Monitoring production server
Solution 1:
I have a similar setup, except with Xen in place. I have been very happy with a combination of:
- Nagios for alerting (using PNP for some lite graphing, and Nagviz for a service state dashboard)
- Ganglia for historical graphing of systems
- OSSEC as a HIDS and equally importantly as collector for centralized logging
- sidenote: There is a Splunk plugin for OSSEC that integrates these two tools very well, I am waiting for them to port it over to Splunk v4 though.
- Splunk Lastly, once a few of the Splunk plugins are migrated over, we plan on using Splunk with some pre-filtering of logs (to keep from going over the free editions cap)
I hope that sharing our monitoring setup will help you out :-)

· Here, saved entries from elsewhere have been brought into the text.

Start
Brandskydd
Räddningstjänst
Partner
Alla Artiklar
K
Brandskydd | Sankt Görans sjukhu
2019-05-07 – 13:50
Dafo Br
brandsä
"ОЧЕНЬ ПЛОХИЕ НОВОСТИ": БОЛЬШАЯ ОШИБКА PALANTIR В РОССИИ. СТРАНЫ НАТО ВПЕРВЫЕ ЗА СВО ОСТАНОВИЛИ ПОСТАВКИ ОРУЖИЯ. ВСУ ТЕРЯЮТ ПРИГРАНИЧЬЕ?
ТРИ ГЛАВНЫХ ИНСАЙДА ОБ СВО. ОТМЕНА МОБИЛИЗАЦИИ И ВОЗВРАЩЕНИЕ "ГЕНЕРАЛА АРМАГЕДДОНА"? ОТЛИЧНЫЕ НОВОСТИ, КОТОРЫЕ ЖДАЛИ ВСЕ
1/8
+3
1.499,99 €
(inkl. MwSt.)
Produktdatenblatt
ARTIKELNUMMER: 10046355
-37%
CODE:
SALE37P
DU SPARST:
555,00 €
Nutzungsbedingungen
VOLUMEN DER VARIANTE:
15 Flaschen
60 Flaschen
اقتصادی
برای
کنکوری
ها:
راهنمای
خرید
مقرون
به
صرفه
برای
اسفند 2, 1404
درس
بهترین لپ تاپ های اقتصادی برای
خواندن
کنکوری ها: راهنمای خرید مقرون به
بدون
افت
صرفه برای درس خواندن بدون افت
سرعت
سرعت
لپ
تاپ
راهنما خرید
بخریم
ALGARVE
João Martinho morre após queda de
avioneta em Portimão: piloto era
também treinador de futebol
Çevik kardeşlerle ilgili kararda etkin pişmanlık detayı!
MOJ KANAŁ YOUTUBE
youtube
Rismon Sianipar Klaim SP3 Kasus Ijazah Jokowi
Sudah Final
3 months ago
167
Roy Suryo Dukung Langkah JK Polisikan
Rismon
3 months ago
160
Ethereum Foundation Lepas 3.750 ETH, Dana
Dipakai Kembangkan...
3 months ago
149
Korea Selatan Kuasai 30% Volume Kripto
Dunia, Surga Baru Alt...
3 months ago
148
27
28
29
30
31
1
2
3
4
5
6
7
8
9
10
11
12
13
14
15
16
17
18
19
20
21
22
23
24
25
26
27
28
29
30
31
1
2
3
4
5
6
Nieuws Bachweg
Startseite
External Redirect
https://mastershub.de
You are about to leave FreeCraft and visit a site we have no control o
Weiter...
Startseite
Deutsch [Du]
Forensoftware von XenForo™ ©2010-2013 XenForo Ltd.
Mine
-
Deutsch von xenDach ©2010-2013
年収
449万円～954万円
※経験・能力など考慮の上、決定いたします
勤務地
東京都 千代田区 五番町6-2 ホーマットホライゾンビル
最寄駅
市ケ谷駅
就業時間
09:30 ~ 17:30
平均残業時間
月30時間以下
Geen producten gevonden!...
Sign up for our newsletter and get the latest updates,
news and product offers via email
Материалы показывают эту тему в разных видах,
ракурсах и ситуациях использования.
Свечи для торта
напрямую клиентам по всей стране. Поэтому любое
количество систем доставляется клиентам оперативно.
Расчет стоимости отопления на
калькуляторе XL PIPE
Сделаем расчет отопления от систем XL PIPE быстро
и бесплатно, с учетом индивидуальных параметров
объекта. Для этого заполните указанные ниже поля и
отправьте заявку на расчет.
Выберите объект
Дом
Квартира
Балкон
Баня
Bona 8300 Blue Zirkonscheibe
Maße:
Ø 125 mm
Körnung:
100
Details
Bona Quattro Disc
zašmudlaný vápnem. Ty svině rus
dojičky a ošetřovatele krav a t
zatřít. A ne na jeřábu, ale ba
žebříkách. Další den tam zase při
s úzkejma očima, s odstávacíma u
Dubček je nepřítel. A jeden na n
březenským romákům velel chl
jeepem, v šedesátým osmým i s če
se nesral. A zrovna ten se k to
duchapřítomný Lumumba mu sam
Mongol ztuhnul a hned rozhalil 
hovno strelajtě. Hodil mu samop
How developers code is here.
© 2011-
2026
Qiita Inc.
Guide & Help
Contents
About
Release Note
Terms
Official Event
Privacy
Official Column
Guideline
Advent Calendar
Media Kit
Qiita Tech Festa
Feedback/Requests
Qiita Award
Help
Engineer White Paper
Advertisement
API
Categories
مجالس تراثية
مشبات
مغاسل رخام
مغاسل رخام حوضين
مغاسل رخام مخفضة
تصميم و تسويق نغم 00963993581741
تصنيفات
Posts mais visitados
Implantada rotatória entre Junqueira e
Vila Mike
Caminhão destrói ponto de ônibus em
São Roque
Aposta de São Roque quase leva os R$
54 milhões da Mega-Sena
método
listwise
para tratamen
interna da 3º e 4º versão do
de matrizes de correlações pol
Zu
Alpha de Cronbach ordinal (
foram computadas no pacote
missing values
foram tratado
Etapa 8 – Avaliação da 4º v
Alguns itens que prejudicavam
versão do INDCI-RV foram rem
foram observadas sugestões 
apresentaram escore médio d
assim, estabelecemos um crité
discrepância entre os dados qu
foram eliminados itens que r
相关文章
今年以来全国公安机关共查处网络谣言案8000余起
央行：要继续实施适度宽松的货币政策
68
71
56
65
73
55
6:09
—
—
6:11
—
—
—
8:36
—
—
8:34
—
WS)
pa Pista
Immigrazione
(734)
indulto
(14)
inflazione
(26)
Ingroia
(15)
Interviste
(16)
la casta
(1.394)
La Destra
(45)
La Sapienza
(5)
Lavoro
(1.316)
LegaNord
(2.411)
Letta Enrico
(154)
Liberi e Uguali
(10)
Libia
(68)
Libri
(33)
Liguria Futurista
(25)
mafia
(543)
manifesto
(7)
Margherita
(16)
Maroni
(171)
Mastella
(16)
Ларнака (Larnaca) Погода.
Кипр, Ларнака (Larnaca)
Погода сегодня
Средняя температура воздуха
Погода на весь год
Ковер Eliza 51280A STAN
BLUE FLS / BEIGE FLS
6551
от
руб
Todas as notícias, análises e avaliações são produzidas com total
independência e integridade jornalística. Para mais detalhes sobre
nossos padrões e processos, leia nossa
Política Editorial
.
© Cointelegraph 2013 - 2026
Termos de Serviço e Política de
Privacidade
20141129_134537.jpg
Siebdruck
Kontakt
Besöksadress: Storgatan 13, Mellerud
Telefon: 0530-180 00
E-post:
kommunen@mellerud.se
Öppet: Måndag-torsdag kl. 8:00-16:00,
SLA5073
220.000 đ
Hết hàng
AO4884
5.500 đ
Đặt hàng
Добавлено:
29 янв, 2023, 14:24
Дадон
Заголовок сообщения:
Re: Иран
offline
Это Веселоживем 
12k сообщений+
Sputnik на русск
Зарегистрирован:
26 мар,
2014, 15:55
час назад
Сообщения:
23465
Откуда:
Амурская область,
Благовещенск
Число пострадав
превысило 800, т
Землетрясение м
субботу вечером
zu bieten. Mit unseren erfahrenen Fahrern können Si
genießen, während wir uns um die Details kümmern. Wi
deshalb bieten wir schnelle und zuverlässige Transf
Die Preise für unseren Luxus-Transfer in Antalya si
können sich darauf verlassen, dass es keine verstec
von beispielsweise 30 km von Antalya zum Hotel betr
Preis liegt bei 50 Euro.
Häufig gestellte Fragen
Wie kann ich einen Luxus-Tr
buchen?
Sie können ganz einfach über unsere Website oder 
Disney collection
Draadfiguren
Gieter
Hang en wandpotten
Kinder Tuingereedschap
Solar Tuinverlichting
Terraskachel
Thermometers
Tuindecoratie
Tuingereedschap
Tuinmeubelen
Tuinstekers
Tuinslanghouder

Here are some useful links:
http://www.ibm.com/developerworks/linux/library/l-ganglia-nagios-1/index.html
https://www.ibm.com/developerworks/linux/library/l-ganglia-nagios-2/
http://www.ossec.net/main/splunk-ossec-integration
update:
I forgot to mention that we use Matt Simmons Nagios config layout as well, found here http://www.standalone-sysadmin.com/blog/2009/07/nagios-config/
This layout made our Nagios Configuration sane and much easier to maintain (Thanks Matt!)
Solution 2:
I've had great success with Zabbix, it satisfies all of your points in one package.
(source: zabbix.com)
The hardest part will be getting the apache log monitoring, but Zabbix is extensible so you can use LogWatch or some other perl script to grab data for you.
Solution 3:
I like OpManager, and its free up to a certain number of nodes. Does all of the above, and is pretty easy to install and maintain.